Prime minister vents anger over U.S. actions
Nouri al-Maliki said he wasn't consulted about a Sadr City raid.
BAGHDAD, Iraq (AP) -- An angry Prime Minister Nouri al-Maliki disavowed a joint U.S.-Iraqi raid in the capital's Sadr City slum Wednesday, and criticized the top U.S. military and diplomatic representatives in Iraq for saying his government needs to set a timetable to curb violence in the country.
Al-Maliki spoke at a news conference a day after U.S. Ambassador Zalmay Khalilzad said Iraqi leaders had agreed to set deadlines by year's end for achieving specific political and security goals laid out by the United States, including reining in militia groups.
"I affirm that this government represents the will of the people and no one has the right to impose a timetable on it," the prime minister said.
The prime minister dismissed U.S. talk of time lines as driven by the coming midterm elections in the United States. "I am positive that this is not the official policy of the American government but rather a result of the ongoing election campaign.

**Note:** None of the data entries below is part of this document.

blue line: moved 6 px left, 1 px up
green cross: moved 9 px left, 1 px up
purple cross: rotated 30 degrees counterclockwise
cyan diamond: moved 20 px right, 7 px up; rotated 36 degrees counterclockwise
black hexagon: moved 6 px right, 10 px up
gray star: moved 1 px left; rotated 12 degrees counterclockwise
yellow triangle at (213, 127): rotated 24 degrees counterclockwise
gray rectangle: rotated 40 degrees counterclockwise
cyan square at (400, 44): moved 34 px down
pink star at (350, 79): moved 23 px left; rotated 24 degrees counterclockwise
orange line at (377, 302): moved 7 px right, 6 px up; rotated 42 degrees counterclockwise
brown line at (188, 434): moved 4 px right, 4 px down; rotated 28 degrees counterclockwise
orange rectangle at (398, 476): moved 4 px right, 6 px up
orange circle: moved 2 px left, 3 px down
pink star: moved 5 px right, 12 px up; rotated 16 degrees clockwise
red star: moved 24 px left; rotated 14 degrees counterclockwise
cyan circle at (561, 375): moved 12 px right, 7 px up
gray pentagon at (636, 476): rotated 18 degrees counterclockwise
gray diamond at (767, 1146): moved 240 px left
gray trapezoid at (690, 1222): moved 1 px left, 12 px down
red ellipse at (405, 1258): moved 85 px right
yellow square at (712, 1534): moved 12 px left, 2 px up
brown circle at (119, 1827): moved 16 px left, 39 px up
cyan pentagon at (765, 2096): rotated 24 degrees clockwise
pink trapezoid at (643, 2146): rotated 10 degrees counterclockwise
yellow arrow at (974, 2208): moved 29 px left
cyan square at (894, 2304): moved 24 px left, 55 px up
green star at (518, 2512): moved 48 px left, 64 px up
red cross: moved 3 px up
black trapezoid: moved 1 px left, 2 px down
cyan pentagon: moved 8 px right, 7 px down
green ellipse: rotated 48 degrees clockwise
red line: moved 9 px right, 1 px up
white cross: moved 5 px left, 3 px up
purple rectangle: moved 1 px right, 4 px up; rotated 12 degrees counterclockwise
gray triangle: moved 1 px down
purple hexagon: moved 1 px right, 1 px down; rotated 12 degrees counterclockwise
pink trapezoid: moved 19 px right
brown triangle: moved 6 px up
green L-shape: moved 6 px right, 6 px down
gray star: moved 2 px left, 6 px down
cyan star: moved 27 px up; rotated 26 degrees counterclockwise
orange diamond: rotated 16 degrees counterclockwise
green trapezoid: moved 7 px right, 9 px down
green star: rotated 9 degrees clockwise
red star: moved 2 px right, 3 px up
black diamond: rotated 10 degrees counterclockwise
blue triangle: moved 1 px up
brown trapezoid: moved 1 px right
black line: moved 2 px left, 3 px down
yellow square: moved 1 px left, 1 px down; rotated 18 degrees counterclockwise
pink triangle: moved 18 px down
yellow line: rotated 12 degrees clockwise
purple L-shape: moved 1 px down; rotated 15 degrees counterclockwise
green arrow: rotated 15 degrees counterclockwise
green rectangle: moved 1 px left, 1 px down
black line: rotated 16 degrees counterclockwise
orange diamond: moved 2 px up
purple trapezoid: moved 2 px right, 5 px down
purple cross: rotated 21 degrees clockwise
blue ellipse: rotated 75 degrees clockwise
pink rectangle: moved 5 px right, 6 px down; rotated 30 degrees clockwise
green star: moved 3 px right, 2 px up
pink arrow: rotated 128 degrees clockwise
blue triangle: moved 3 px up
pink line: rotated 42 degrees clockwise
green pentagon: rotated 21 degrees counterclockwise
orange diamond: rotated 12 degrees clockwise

And that does not concern us much," he said.
Al-Maliki complained that he was not consulted beforehand about the Sadr City offensive. The raid was conducted by Iraqi special forces backed by U.S. advisers and was aimed at capturing a top militia commander wanted for running a Shiite death squad.
"We will ask for clarification to what has happened," al-Maliki said. "We will review this issue with the Multinational Forces so that it will not be repeated."
Mouwafak al-Rubaie, his national security adviser, later told The Associated Press that al-Maliki's anger grew out of a misunderstanding that had since been cleared up with Gen. George Casey, the top U.S. commander in Iraq.
While the U.S. military said the raid had been cleared in advance with al-Maliki's government, President Bush acknowledged that al-Maliki himself may not have been consulted.
"We need to coordinate with him. That makes sense to me. And there's a lot of operations taking place which means sometimes communications are not as good as they should be. And we'll continue to work very closely with the government to make sure communications are solid," Bush said at his own news conference.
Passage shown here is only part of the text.